__Directions__. All of the entries below should be printed exactly; the pictures are to be left out.

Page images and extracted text
_____
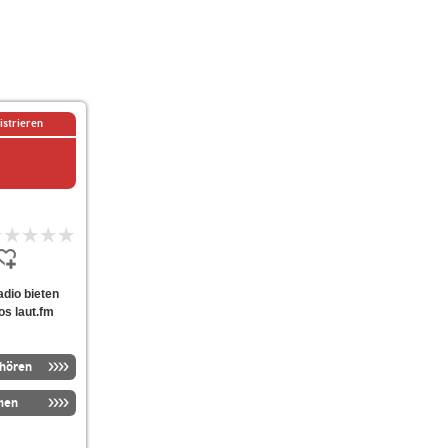
istrieren
radio bieten
os laut.fm
nhören
men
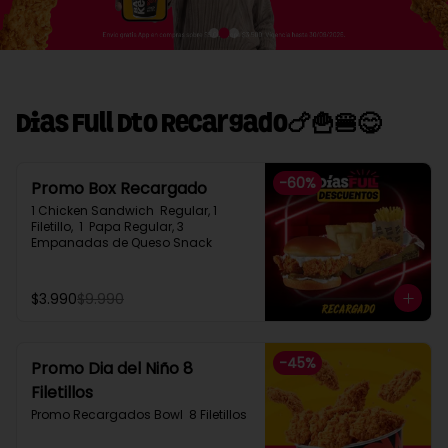
Dias Full Dto Recargado🍗🍟🍔😋
-
60
%
Promo Box Recargado
1 Chicken Sandwich  Regular, 1 
Filetillo,  1  Papa Regular, 3 
Empanadas de Queso Snack
$3.990
$9.990
-
45
%
Promo Dia del Niño 8
Filetillos​
Promo Recargados Bowl  8 Filetillos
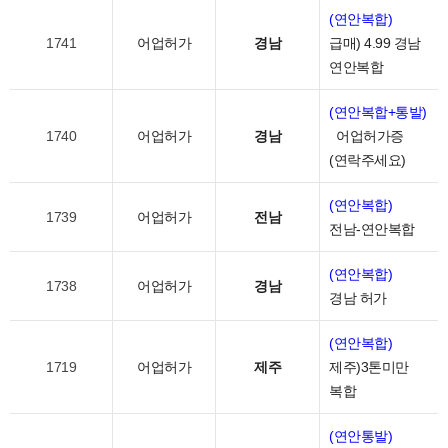
(연안복합)
1741
어업허가
경남
급매) 4.99 경남
연안복합
(연안복합+통발)
1740
어업허가
경남
어업허가증
(연락주세요)
(연안복합)
1739
어업허가
전남
전남-연안복합
(연안복합)
1738
어업허가
경남
경남 허가
(연안복합)
1719
어업허가
제주
제주)3톤미만
복합
(연안통발)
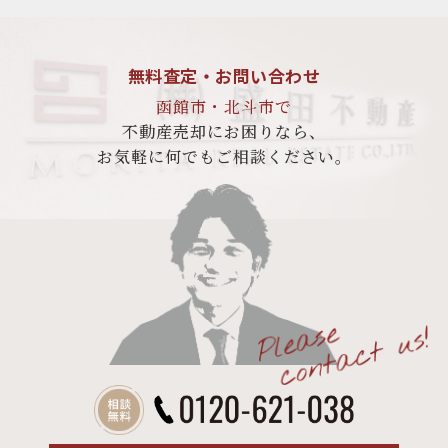
無料査定・お問い合わせ
函館市・北斗市で
不動産売却にお困りなら、
お気軽に何でもご相談ください。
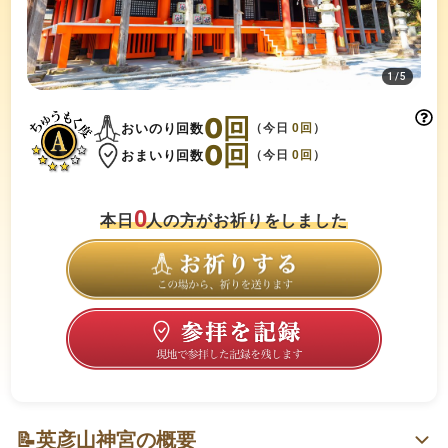
1
/
5
0
回
おいのり回数
（今日
0
回
）
0
回
おまいり回数
（今日
0
回
）
0
本日
人の方がお祈りをしました
📝
英彦山神宮の概要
_____
__Response for this exercise__.
istrieren
radio bieten
os laut.fm
nhören
men
Dias Full Dto Recargado🍗🍟🍔😋
-
60
%
Promo Box Recargado
1 Chicken Sandwich  Regular, 1 
Filetillo,  1  Papa Regular, 3 
Empanadas de Queso Snack
$3.990
$9.990
-
45
%
Promo Dia del Niño 8
Filetillos​
Promo Recargados Bowl  8 Filetillos
(연안복합)
1741
어업허가
경남
급매) 4.99 경남
연안복합
(연안복합+통발)
1740
어업허가
경남
어업허가증
(연락주세요)
(연안복합)
1739
어업허가
전남
전남-연안복합
(연안복합)
1738
어업허가
경남
경남 허가
(연안복합)
1719
어업허가
제주
제주)3톤미만
복합
(연안통발)
無料査定・お問い合わせ
函館市・北斗市で
不動産売却にお困りなら、
お気軽に何でもご相談ください。
1
/
5
0
回
おいのり回数
（今日
0
回
）
0
回
おまいり回数
（今日
0
回
）
0
本日
人の方がお祈りをしました
📝
英彦山神宮の概要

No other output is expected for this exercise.